With the line containing "この大胆で緻密なストーリーは、プレイヤーをゲーム" as the starting point, output every line of the data below through its final line, character for character.
== Segment start ==
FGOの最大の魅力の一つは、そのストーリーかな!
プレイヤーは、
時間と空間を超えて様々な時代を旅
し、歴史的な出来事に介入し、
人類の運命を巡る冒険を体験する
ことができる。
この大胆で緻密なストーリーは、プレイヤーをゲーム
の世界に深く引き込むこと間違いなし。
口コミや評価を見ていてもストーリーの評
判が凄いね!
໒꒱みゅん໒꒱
== Segment end ==
:: Problem solution ::
この大胆で緻密なストーリーは、プレイヤーをゲーム
の世界に深く引き込むこと間違いなし。
口コミや評価を見ていてもストーリーの評
判が凄いね!
໒꒱みゅん໒꒱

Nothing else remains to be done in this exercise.